Good cheer! good cheer! soon ends the bitter strife,

And thou shalt reign in peace with Christ at length."

EMBARKATION, PASSAGE AND

ARRIVAL.

STRAITS OF GIBRALTAR HARBOR OF MILO NARROW ESCAPE BAY OF FOKEA-SMYRNA ARMENIAN WEDDING.

"Go, in thy glory, o'er the ancient sea,

Take with thee gentle winds, thy sails to swell;
Sunshine and joy upon thy streamers be,-

Fare thee well, bark, farewell!

A long farewell! Thou wilt not bring us back
Those whom thou bearest far from home and hearth.
O she is thine, whose steps no more shall track
Her own sweet native earth."

MRS. HEMANS.

THE departure of Mr. and Mrs.
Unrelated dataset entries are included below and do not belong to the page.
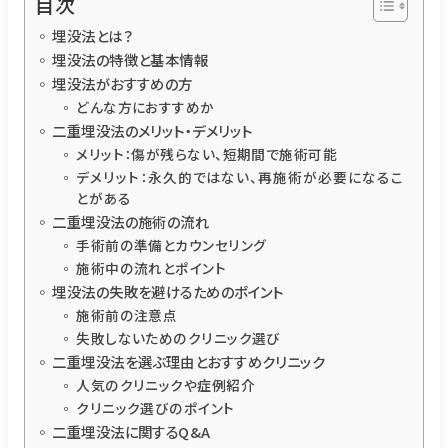
目次
埋没法とは？
埋没法の特徴と基本情報
埋没法がおすすめの方
どんな方におすすめか
二重埋没法のメリット・デメリット
メリット：傷が残らない、短期間で施術可能
デメリット：永久的ではない、再施術が必要になるこ
とがある
二重埋没法の施術の流れ
手術前の準備とカウンセリング
施術中の流れとポイント
埋没法の失敗を避けるためのポイント
施術前の注意点
失敗しないためのクリニック選び
二重埋没法を選ぶ理由とおすすめクリニック
人気のクリニックや症例紹介
クリニック選びのポイント
二重埋没法に関するQ&A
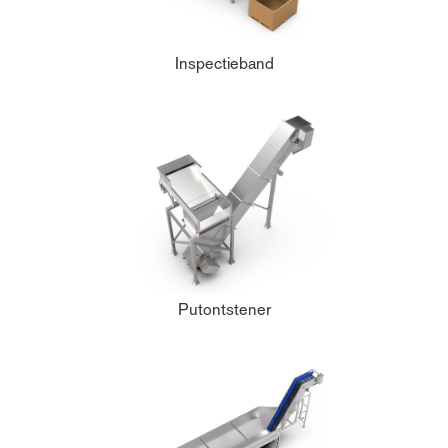
Inspectieband
Putontstener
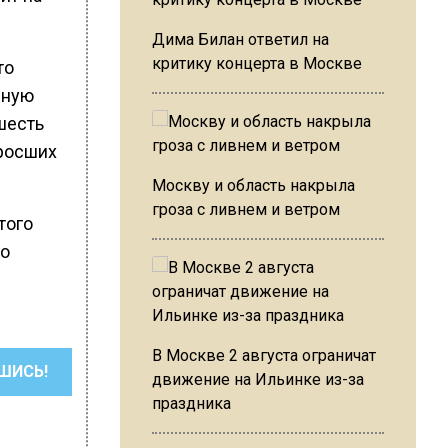
Дима Билан ответил на
критику концерта в Москве
то
сную
шесть
дросших
Москву и область накрыла
гроза с ливнем и ветром
того
го
В Москве 2 августа ограничат
ШИСЬ!
движение на Ильинке из-за
праздника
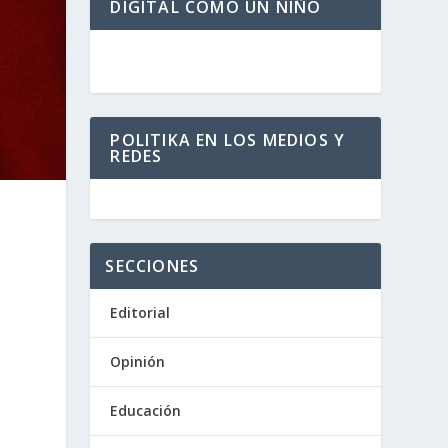
DIGITAL COMO UN NIÑO
POLITIKA EN LOS MEDIOS Y
REDES
SECCIONES
Editorial
Opinión
Educación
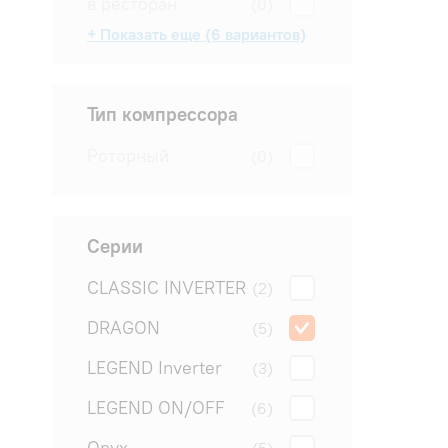
в ресторан
(0)
+ Показать еще (6 вариантов)
в салон
в спальню
в студию
для квартиры
для офиса
на дачу
(0)
(0)
(5)
(5)
(5)
(5)
Тип компрессора
Роторный
(0)
Серии
CLASSIC INVERTER
(2)
DRAGON
(5)
LEGEND Inverter
(3)
LEGEND ON/OFF
(6)
Onyx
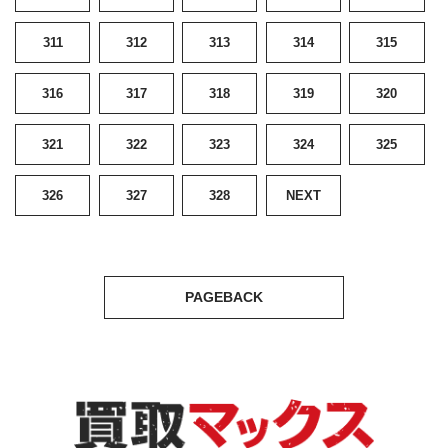
311
312
313
314
315
316
317
318
319
320
321
322
323
324
325
326
327
328
NEXT
PAGEBACK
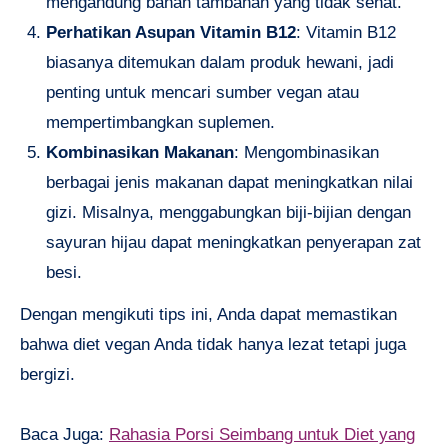
mengandung bahan tambahan yang tidak sehat.
Perhatikan Asupan Vitamin B12
: Vitamin B12
biasanya ditemukan dalam produk hewani, jadi
penting untuk mencari sumber vegan atau
mempertimbangkan suplemen.
Kombinasikan Makanan
: Mengombinasikan
berbagai jenis makanan dapat meningkatkan nilai
gizi. Misalnya, menggabungkan biji-bijian dengan
sayuran hijau dapat meningkatkan penyerapan zat
besi.
Dengan mengikuti tips ini, Anda dapat memastikan
bahwa diet vegan Anda tidak hanya lezat tetapi juga
bergizi.
Baca Juga:
Rahasia Porsi Seimbang untuk Diet yang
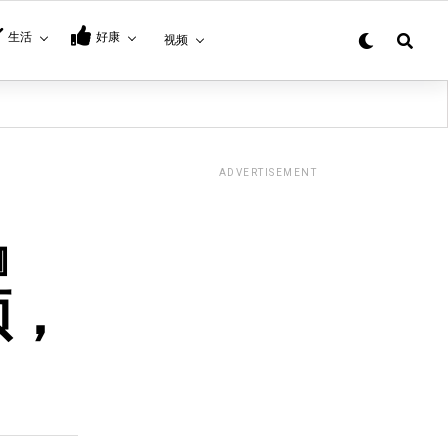
生活
好康
视频
ADVERTISEMENT
』
领，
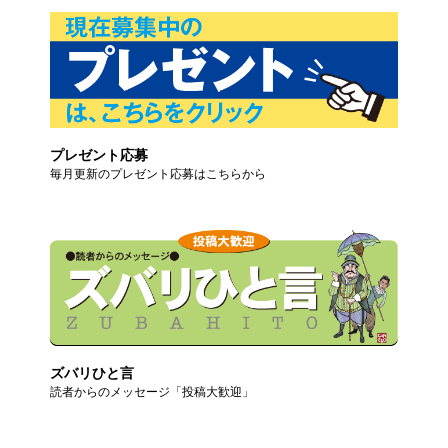
プレゼント応募
毎月更新のプレゼント応募はこちらから
ズバリひと言
読者からのメッセージ「投稿大歓迎」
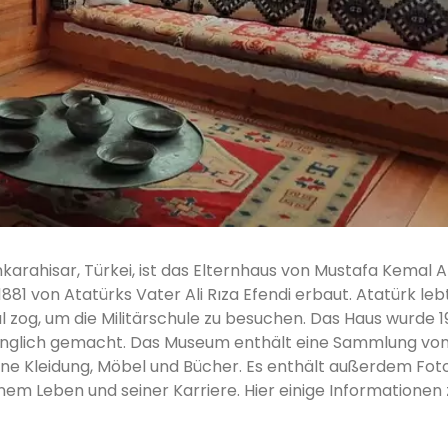
nkarahisar, Türkei, ist das Elternhaus von Mustafa Kemal A
81 von Atatürks Vater Ali Rıza Efendi erbaut. Atatürk leb
ul zog, um die Militärschule zu besuchen. Das Haus wurde 
ugänglich gemacht. Das Museum enthält eine Sammlung vo
ne Kleidung, Möbel und Bücher. Es enthält außerdem Fot
nem Leben und seiner Karriere. Hier einige Informationen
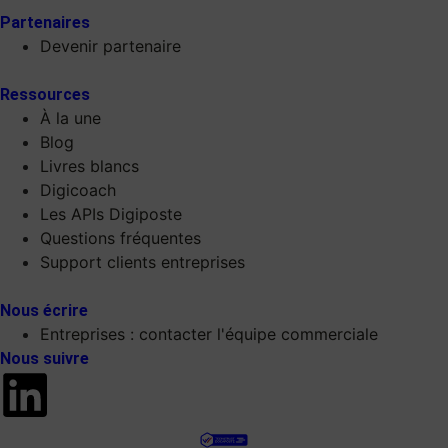
Partenaires
Devenir partenaire
Ressources
À la une
Blog
Livres blancs
Digicoach
Les APIs Digiposte
Questions fréquentes
Support clients entreprises
Nous écrire
Entreprises : contacter l'équipe commerciale
Nous suivre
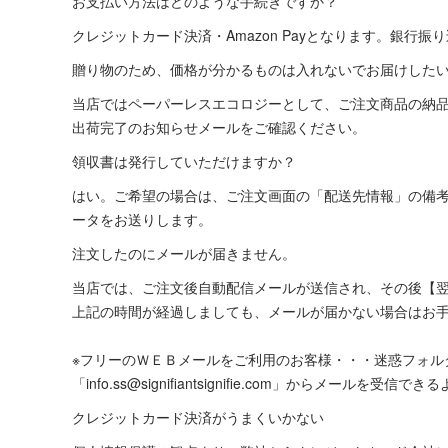
お支払い方法はどのような手続きですか？
クレジットカード決済・Amazon Payとなります。銀行
贈り物のため、価格が分かるものは入れないでお届けした
当店ではペーパーレスエコロジーとして、ご注文商品の納品
出荷完了のお知らせメールをご確認ください。
領収書は発行していただけますか？
はい。ご希望の場合は、ご注文画面の「配送先情報」の備考
ータをお送りします。
注文したのにメールが届きません。
当店では、ご注文後自動配信メールが送信され、その後【
上記の時間が経過しましても、メールが届かない場合はお
※フリーのＷＥＢメールをご利用のお客様・・・迷惑フォ
「info.ss@signifiantsignifie.com」からメール
クレジットカード決済がうまくいかない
Hamlin had been so often deferred, that, notwithstanding Henrietta's letter, mentioning the day on which they expected to sail, her friend had not the remotest idea that they would leave at the time appointed. What sorrow was hers when the following note, written with a pencil and in a tremulous hand, told her that she had delayed her farewell visit till it was too late!

"Bark Euromas, Monday, Dec. 3. "DEAR M.: Farewell! Can it be that I shall see your face no more? May we meet in heaven!

"Adieu from

"HENRIETTA."

A letter from her friend was soon following her over the wide waters.

"I have wept with the same bitterness of grief that I should have felt beside your grave.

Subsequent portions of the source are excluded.